10% my child

Nico is a 26-year- old misfit. When 8-year-old spunky Franny finds him in her mother’s bed, their relationship kicks off to a bad start. While Nico tries to establish a relationship with Franny’s mother, Franny becomes stuck between her mother, her jealous father, and Nico, now appointed babysitter. Will Nico manage to win Franny’s heart, and be able to build a relationship with Franny’s mom? How do these two characters find their common ground in the bustling heart of the city of Tel -Aviv? During this wonderful journey, Nico and Franny will learn to love and hate each other, mostly in the same frame.

King Lati the First

Aziz Diouf Lati’s father arrived in Israel from Senegal as a migrant worker seventeen years ago. Irena, Lati’s mother made Aliya to Israel from Belarus fifteen years ago. Eight-year-old Lati is a just another western Israeli teenager, He loves McDonald’s, a fan of the Maccabi Tel Aviv basketball team, and speaks Hebrew exclusively. One afternoon Lati’s life changes dramatically when his father tells him that he is a decedent of a long-ruling Senegalese royal dynasty. The father dreams one day his boy will rule the Serer tribe, counting over a million people. Aziz encourages Lati to take on his role as a tribal king in order to “save the tribe and lead the people back to greatness”.

52-50

On August 18th, Prime minister Ariel Sharon Announced the formation of The Administration of Border Crossings, Population and Immigration, or “The deportation police” as they are known in the migrant worker community. The Administration’s function is reducing the number of illegalmigrants in Israel. The Administration has a huge 170 Million NIS budget, 437 police officers, and 90 civilian plain vehicles, referred by the workers as “Fifty-two Fifty”, a number shown on their number plates. Activists with cameras followed the deportation policemen, in an attempt to reduce the violence used against the migrants. The film examines the many elements of this organization: The actions of the Policemen and their attitude toward the workers, the reactions of passersby and, of course, the human story behind the foreign faces.

A Different Love Song

“Heavy and tired with a woman on a balcony:
‘Stay with me’. Roads die as well
as people do; either quietly or suddenly they break

stay with me. I want to be you…”

The Afternoon routine of a very loving elderly couple in their late 70’s. A love story, but of different sorts, unlike anything usually depicted on screen.
A short fiction film, a cinematic adaptation of Yehuda Amichai’s poem “A different Love Song”.
Winner of the “Best Short Film” award at Marbella festival, Spain.
Shown at LA, Miami, Girona, Bolenzo, Warsaw, Haifa, and Ashdod Film Festivals among others.
Produced as part of “A Sonnet for Yehuda”, a special tribute project including 14 film adaptations of Yehuda Amichai poems.

The missing scene

if you could rewrite the script that is your life, what scene would you add or change?
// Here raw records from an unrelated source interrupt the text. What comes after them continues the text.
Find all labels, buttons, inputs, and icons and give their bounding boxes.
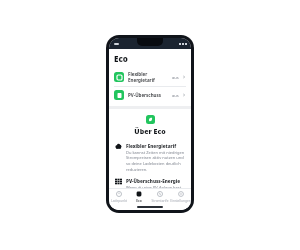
staticText: aus bbox=[172, 75, 179, 80]
button[interactable]: Einstellungen bbox=[170, 189, 191, 204]
staticText: aus bbox=[172, 93, 179, 98]
staticText: Flexibler Energietarif bbox=[126, 143, 177, 149]
button[interactable]: Eco bbox=[129, 189, 149, 204]
button[interactable]: Ladepunkt bbox=[109, 189, 129, 204]
other: Open bbox=[182, 93, 186, 97]
staticText: Eco bbox=[136, 199, 142, 203]
staticText: Ladepunkt bbox=[111, 199, 127, 203]
staticText: Stromtarife bbox=[151, 199, 169, 203]
staticText: PV-Überschuss-Energie bbox=[126, 178, 181, 184]
staticText: Eco bbox=[114, 53, 128, 64]
staticText: Wenn du eine PV-Anlage hast und einen sm… bbox=[126, 185, 185, 188]
button[interactable]: Stromtarife bbox=[149, 189, 170, 204]
staticText: Einstellungen bbox=[170, 199, 191, 203]
staticText: Über Eco bbox=[134, 127, 166, 137]
staticText: PV-Überschuss bbox=[128, 92, 172, 98]
other: Open bbox=[182, 75, 186, 79]
button[interactable]: PV-Überschuss bbox=[114, 87, 186, 103]
staticText: Flexibler Energietarif bbox=[128, 71, 172, 83]
button[interactable]: Flexibler Energietarif bbox=[114, 68, 186, 86]
staticText: Du kannst Zeiten mit niedrigen Stromprei… bbox=[126, 150, 185, 173]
All of us has moments in which we think: “if only I could go back in time everything would be different”.

This web-series allows the heroes of each episode to direct on their own their missing scene with the actual people involved, as they imagine it, and bring any issue which is still unresolved to a conclusion.

A Kiss Is a Kiss

Boaz has never kissed a man before. Neither did Gaddy. Gali has a problem Kissing Arabs, while Ibrahim thinks that kissing Gali means giving up the hope for the Palestinian nation. Yehudit is reluctant because she fears the kiss will repulse Maor, and Maor thinks it’s just weird to kiss a 72-year-oldgirl. That is exactly why I asked all of them to do just that.
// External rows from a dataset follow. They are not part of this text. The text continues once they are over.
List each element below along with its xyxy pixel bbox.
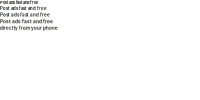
staticText: Post ads fast and free [0, 12, 50, 18]
staticText: directly from your phone [0, 25, 58, 31]
staticText: Post ads fast and free [0, 0, 38, 5]
staticText: Post ads fast and free [0, 18, 53, 24]
staticText: Post ads fast and free [0, 6, 47, 11]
A short documentary film, produced as part of the “I Have a Dream” project, including shorts by 14 directors on the subject of their dreams.

72 virgins

Everything around seems confusing and we believe everything. On one hand, in light of so much of hatred and apathetic leaders, there’s a feeling I can do nothing to change the situation. On the other hand, I’m willing to go to any length to attain peace and to stop this madness, thing that might border the absurd. 

Who’ll join me? A sexy comical political documentary satire.